Langkah progresif kembali diukir di Kabupaten Boalemo melalui kolaborasi strategis antara Lembaga Pemasyarakatan (Lapas) Kelas IIB Boalemo dan PT Gorontalo Pangan Sejahtera.
Kedua pihak menandatangani perjanjian resmi di Tilamuta sebagai bentuk komitmen bersama dalam mewujudkan pertanian modern yang berlandaskan kepercayaan, transparansi, dan pemberdayaan manusia.

Dalam perjanjian tersebut, disepakati bahwa pembiayaan operasional menjadi tanggung jawab penuh pihak pertama. Setiap tahapan proyek pertanian jagung akan dimonitor dan dievaluasi secara rutin agar berjalan efisien dan akuntabel.
Kesepakatan juga menegaskan penyelesaian kendala di lapangan dilakukan melalui musyawarah dan semangat gotong royong. Perjanjian berlaku selama satu tahun dan dapat dievaluasi bersama sesuai dinamika di lapangan.

Direktur PT Gorontalo Pangan Sejahtera, Jasin Mohammad, SE., MPA, yang juga Wakil Ketua Bidang Perizinan, Investasi, dan Pasar Modal Kadin Provinsi Gorontalo, menegaskan kesiapan penuh perusahaan dalam mendukung program ini dari hulu ke hilir.

“Perusahaan siap memberikan dukungan berupa penyediaan bibit, pupuk, pestisida, serta sarana dan prasarana pengolahan lahan. Kami juga siap menjadi off taker yang menampung seluruh hasil panen jagung milik Lapas Boalemo,” ujar Jasin Mohammad.

Menurutnya, kemitraan ini tidak sekadar proyek bisnis, tetapi bagian dari kontribusi sektor swasta dalam memperkuat kemandirian pangan daerah dan mendukung program ketahanan pangan nasional.

Sementara itu, Kepala Lapas Kelas IIB Boalemo, Agus Risdianto, AMd.IP., SH., MH., menegaskan bahwa kerja sama ini memiliki dimensi sosial yang kuat. Kolaborasi ini juga melibatkan Yayasan Unggulan Anak Negeri, vendor penyedia Makanan Bergizi Gratis (MBG) di wilayah Tilamuta.

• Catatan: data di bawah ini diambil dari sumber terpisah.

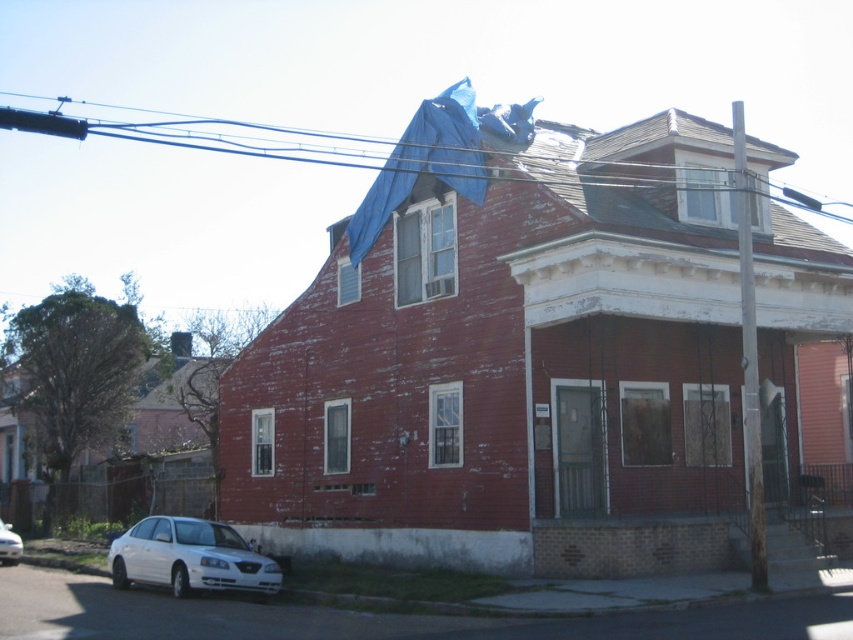 How distant is white matte sedan at lower left from white glossy sedan at lower left?

white matte sedan at lower left is 39.31 feet from white glossy sedan at lower left.

Is point (186, 593) positioned before point (13, 531)?

Yes, point (186, 593) is in front of point (13, 531).

Who is more distant from viewer, (152, 561) or (9, 563)?

Positioned behind is point (9, 563).

The width and height of the screenshot is (853, 640). I want to click on white matte sedan at lower left, so click(x=189, y=557).

Does blue plastic tarp at upper center have a smaller size compared to white matte sedan at lower left?

No.

Which is in front, point (90, 120) or point (135, 563)?

Positioned in front is point (135, 563).

Does point (184, 125) come behind point (161, 544)?

Yes.

This screenshot has height=640, width=853. I want to click on blue plastic tarp at upper center, so click(207, 134).

Between blue plastic tarp at upper center and white glossy sedan at lower left, which one has less height?

white glossy sedan at lower left is shorter.

Can you confirm if blue plastic tarp at upper center is taller than white glossy sedan at lower left?

Correct, blue plastic tarp at upper center is much taller as white glossy sedan at lower left.

Does point (231, 124) come behind point (6, 544)?

Yes.

Locate an element on the screen. The height and width of the screenshot is (640, 853). blue plastic tarp at upper center is located at coordinates (207, 134). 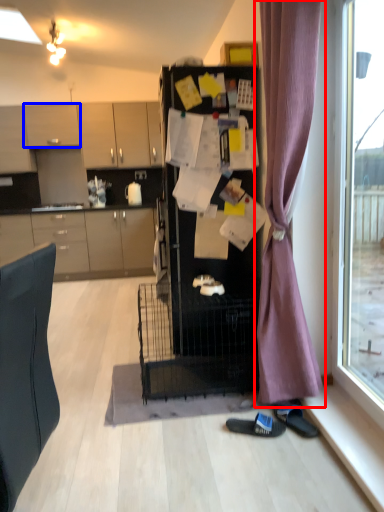 Question: Which object is closer to the camera taking this photo, curtain (highlighted by a red box) or cabinetry (highlighted by a blue box)?

Choices:
 (A) curtain
 (B) cabinetry

Answer: (A) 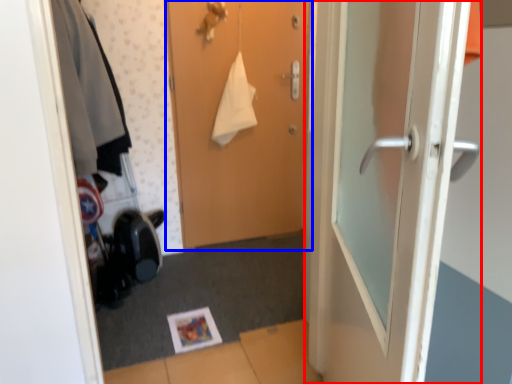 Question: Which point is further to the camera, door (highlighted by a red box) or door (highlighted by a blue box)?

Choices:
 (A) door
 (B) door

Answer: (B)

“Ada dua tujuan utama dari kerja sama ini. Pertama, kami ingin memaksimalkan penjualan hasil kebun sayur Lapas Boalemo yang diolah langsung oleh warga binaan. Kedua, kami ingin menunjukkan kepada masyarakat bahwa warga binaan adalah manusia yang produktif, memiliki potensi, dan pantas diberi kesempatan kedua untuk berkarya,” tegas Agus.

BACA  Kapolda Gorontalo Kunjungi Polres Bone Bolango, Tegaskan Disiplin dan Pelayanan Publik Profesional

Ia menambahkan bahwa sinergi ini merupakan bagian dari komitmen Lapas Boalemo dalam mendukung program ASTA CITA Presiden Republik Indonesia, khususnya terkait penguatan ketahanan pangan nasional.
Melalui kerja sama ini, pemerintah dan dunia usaha diharapkan dapat menjadi model kemitraan yang inklusif, mendorong pertumbuhan ekonomi lokal sekaligus transformasi sosial di lingkungan pemasyarakatan.

Dengan komitmen terhadap profesionalisme, komunikasi terbuka, dan kejujuran dalam setiap prosesnya, Lapas Boalemo dan PT Gorontalo Pangan Sejahtera membuktikan bahwa kolaborasi dan kepercayaan adalah fondasi utama menuju pertanian berkelanjutan dan masa depan yang penuh harapan.